A.J. Dillon, RB, Boston College
I’ve been high on Dillon as a prospect for some time now. His rushing production speaks for itself and there’s evidence pointing to him being a truly special size-adjusted athlete. The one mark on his record heading into 2019 however was his lack of passing-game involvement. But through seven games this season he’s shown noticeable improvement in terms of his receiving efficiency.
It’s also worth noting that Golden Eagles’ head coach Steve Addazio has a history of ignoring his workhorse running back in passing situations. The 2020 RB class is deep, meaning Dillon likely needs a strong combine performance to crack Day 2 draft status. But he’s still one of my favorite RB prospects flying well under the radar given his production and athleticism.
Reggie Roberson Jr., WR, SMU
SMU’s 7-0 start is due in large part to an explosive passing attack led by WR Reggie Roberson Jr. The 6-foot, 200-pound junior set career highs in yards receiving (250) and touchdowns (3) last week against Temple, serving as QB Shane Buechele’s primary target.
Currently accounting for 35 percent of the Mustangs’ receiving production, Roberson is on his way to securing a breakout campaign despite playing with one of the better WRs in the country in James Proche. Assuming he declares early after this season, he’ll play his rookie year at age 23, which has historically led to a lower hit rate compared to younger WR prospects. But at the very least, Roberson is a G5 prospect worth monitoring moving forward.
Devin Duvernay, WR, Texas
Following a 20-412-3 line as a freshman in 2016, Duvernay has toiled in relative obscurity over the last two seasons. But through seven games this season, the 5-foot-11, 210-pound senior has flashed in a major way, accounting for 29% of the Longhorns’ receiving production. Perhaps what’s most impressive has been his reliability as a pass-catcher.
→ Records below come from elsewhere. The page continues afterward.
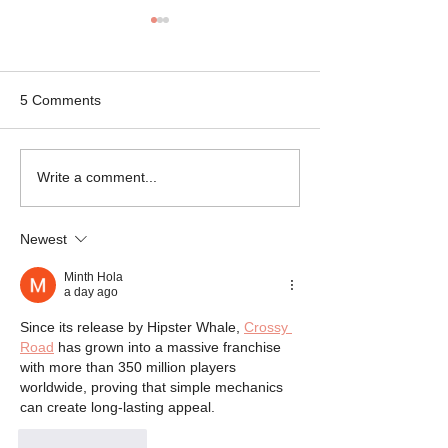
5 Comments
Mikey the Frenchie
Black Brindle Fr
Write a comment...
Rescue
Bulldog Rescue
Newest
Minth Hola
a day ago
Since its release by Hipster Whale, 
Crossy 
Road
 has grown into a massive franchise 
with more than 350 million players 
worldwide, proving that simple mechanics 
can create long-lasting appeal.
Like
Reply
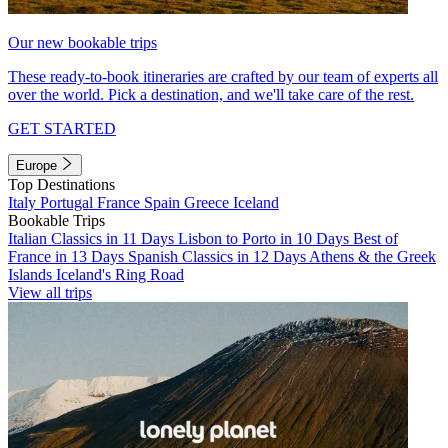
Our new bookable trips
These ready-to-book itineraries are crafted by our team of experts all
over the world. Pick a destination, and we'll take care of the rest.
GET STARTED
Europe
Top Destinations
Italy
Portugal
France
Spain
Greece
Iceland
Bookable Trips
Italian Classics in 11 Days
Lisbon to Porto in 10 Days
Best of
France in 13 Days
Spanish Classics in 12 Days
Athens & the Greek
Islands
Iceland's Ring Road
View all trips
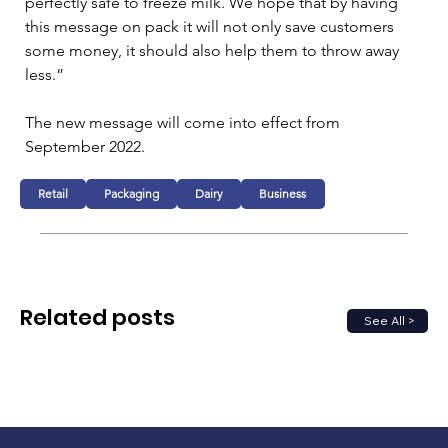
perfectly safe to freeze milk. We hope that by having 
this message on pack it will not only save customers 
some money, it should also help them to throw away 
less.”
The new message will come into effect from 
September 2022.
Retail
Packaging
Dairy
Business
Related posts
See All >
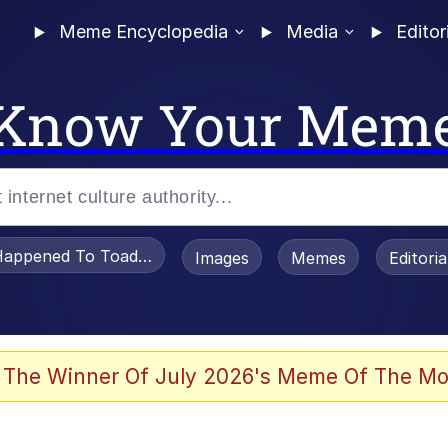
Meme Encyclopedia
Media
Editor
Know Your Mem
appened To Toadsworth / Toadsworth Is Dead
Images
Memes
Editori
he Bag Bro
 The Winner Of July 2026's Meme Of The Mo
 Sex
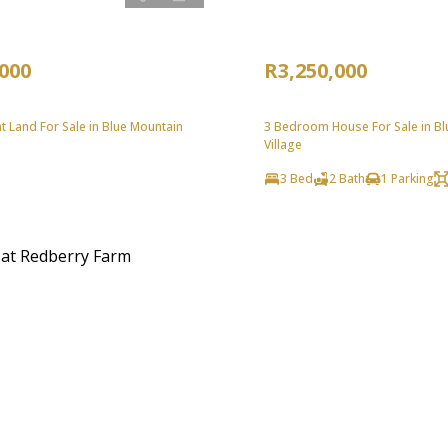
,000
R3,250,000
 Land For Sale in Blue Mountain
3 Bedroom House For Sale in Bl
Village
3 Bed
2 Bath
1 Parking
Most catchable targets w/out a drop, FBS WRs, through Week 7:— Cam Mellor (@PFF_Cam) October 16, 2019
Devin Duvernay, Texas: 53
Isaiah Hodgins, Oreg St: 51
Elijah Moore, Ole Miss: 44
James Proche, SMU: 44
Antonio Gandy-Golden, Liberty: 34
Reggie Roberson, SMU: 34
Duvernay’s athleticism displayed in high school leads me to believe he’ll test strongly at next spring’s combine. If that happens, he could be a late riser as we approach the draft process.
Eno Benjamin, RB, Arizona State
Benjamin was fantastic as a sophomore, finishing with over 1,600 yards rushing. But the decline in efficiency to this point in 2019 is worth noting.
Typically a drop like this could be explained by a dip in offensive line play. But the Sun Devils’ OL ranks 79th in Line Yards per Football Outsiders, just a slight decline from last season’s rank of 63rd. So what’s the reason? To tell the truth, I’m not entirely sure. Benjamin is still a factor as a receiver, averaging 2.7 catches per game, and has gone over 100 yards rushing in his last three. It still feels disappointing based on what we saw last season.
Benjamin is still inside my top-20 overall prospects, but with the ascendance of Chuba Hubbard and others in that range, he has fallen slightly.
Trade Target Of The Week
Laviska Shenault Jr., WR, Colorado
Few WRs were hyped as much as Shenault heading into 2019, and for good reason. Coming off a breakout sophomore season in which he posted a 0.46 Dominator Rating in 8 games played, hopes were understandably high for Shenault to take another leap. But so far, the results have been mixed.
Injuries have again been a routine storyline this season, raising valid concerns about Shenault’s durability. And getting outproduced by what we consider to be lesser talent certainly isn’t encouraging. But if you still believe in his upside, now is the time to pry him away from another league mate who might be feeling a bit unsatisfied with Shenault’s year-to-date production.